* [Exercise goal]
Using the records below, give again exactly the lines from the line that contains "Bemutatkozás (585, 29)" through the line that contains "Home (203, 90)", both ends included, and only those.

* [Data shown]

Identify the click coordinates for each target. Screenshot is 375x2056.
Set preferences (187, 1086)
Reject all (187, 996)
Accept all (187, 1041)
* * *
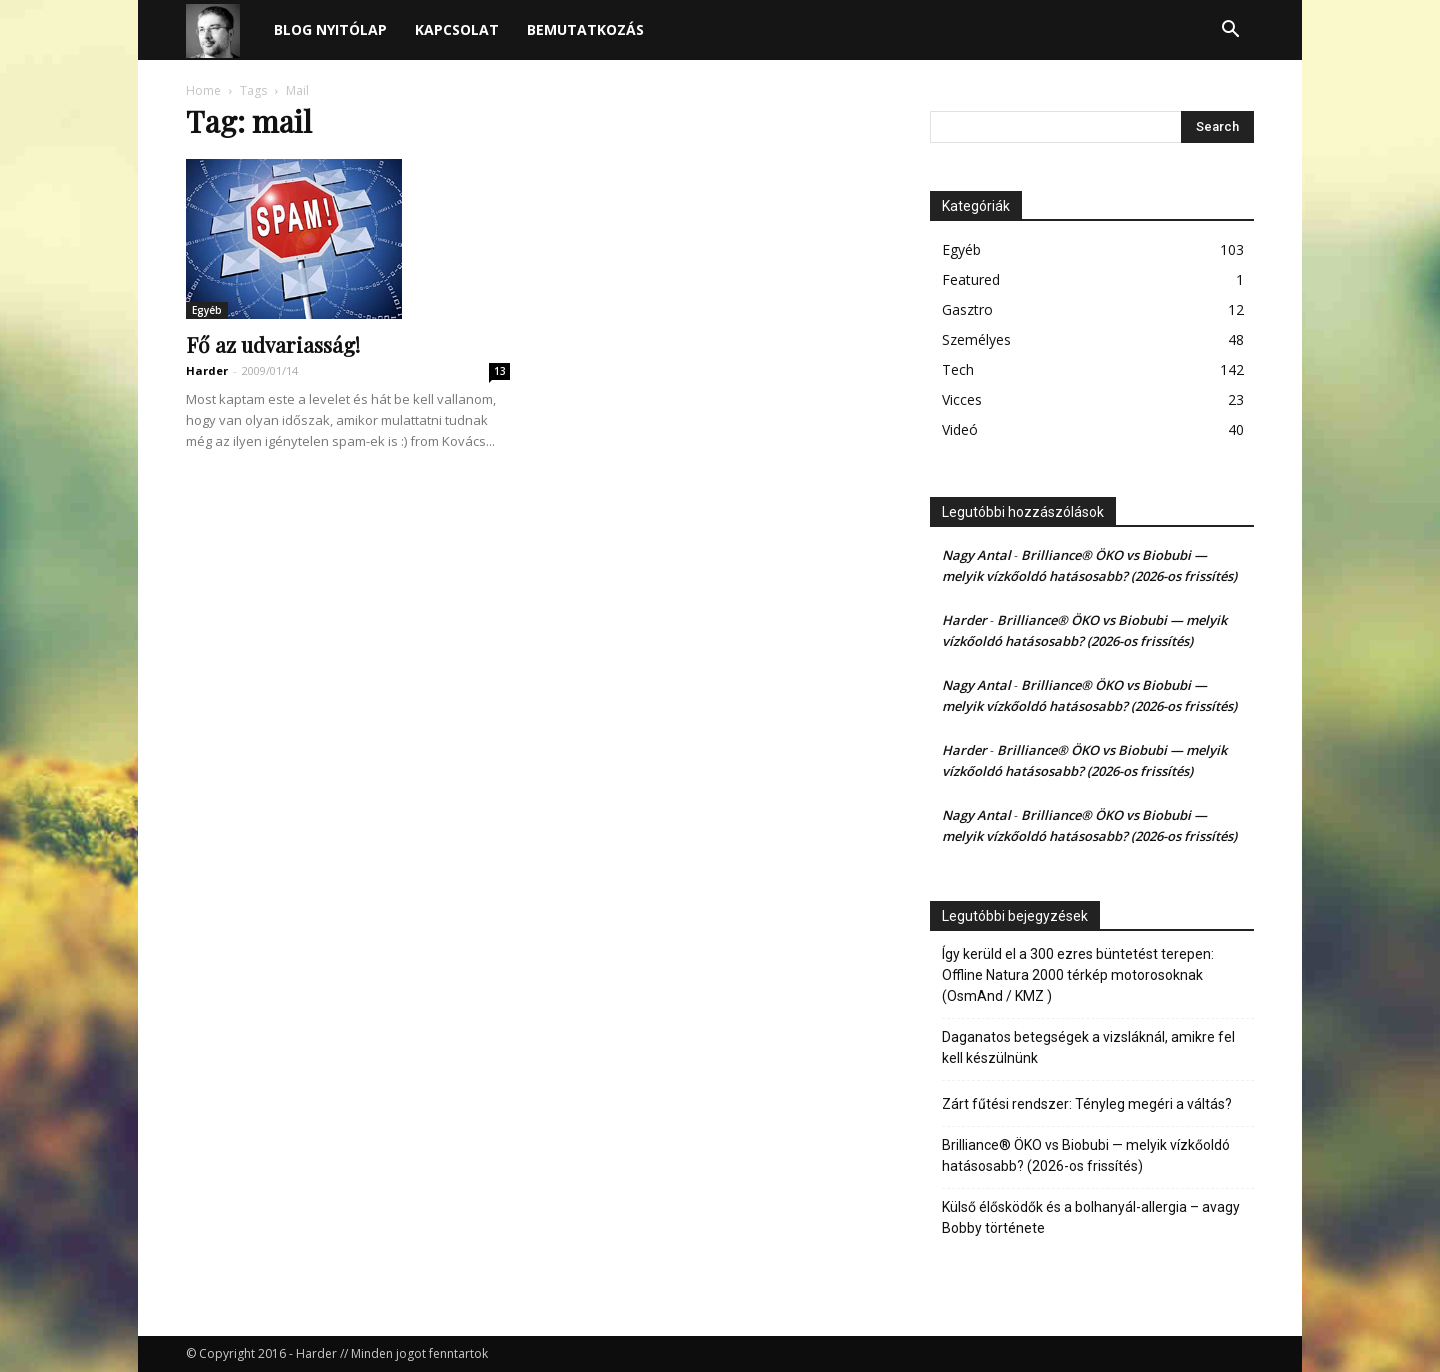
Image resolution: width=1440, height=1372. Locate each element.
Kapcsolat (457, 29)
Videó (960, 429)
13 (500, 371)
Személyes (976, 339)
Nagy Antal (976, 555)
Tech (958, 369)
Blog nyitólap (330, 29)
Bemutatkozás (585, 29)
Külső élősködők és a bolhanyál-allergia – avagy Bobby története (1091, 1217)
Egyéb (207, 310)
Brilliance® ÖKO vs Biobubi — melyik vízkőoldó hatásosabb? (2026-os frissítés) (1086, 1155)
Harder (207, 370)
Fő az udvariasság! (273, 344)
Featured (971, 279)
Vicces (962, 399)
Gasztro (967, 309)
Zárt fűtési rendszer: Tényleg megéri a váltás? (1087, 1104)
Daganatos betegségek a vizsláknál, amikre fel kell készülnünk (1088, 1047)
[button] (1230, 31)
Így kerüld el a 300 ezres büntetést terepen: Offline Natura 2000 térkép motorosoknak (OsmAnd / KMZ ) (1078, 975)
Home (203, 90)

* [Completed task]
Bemutatkozás (585, 29)
Külső élősködők és a bolhanyál-allergia – avagy Bobby története (1091, 1217)
Egyéb (207, 310)
Brilliance® ÖKO vs Biobubi — melyik vízkőoldó hatásosabb? (2026-os frissítés) (1086, 1155)
Harder (207, 370)
Fő az udvariasság! (273, 344)
Featured (971, 279)
Vicces (962, 399)
Gasztro (967, 309)
Zárt fűtési rendszer: Tényleg megéri a váltás? (1087, 1104)
Daganatos betegségek a vizsláknál, amikre fel kell készülnünk (1088, 1047)
[button] (1230, 31)
Így kerüld el a 300 ezres büntetést terepen: Offline Natura 2000 térkép motorosoknak (OsmAnd / KMZ ) (1078, 975)
Home (203, 90)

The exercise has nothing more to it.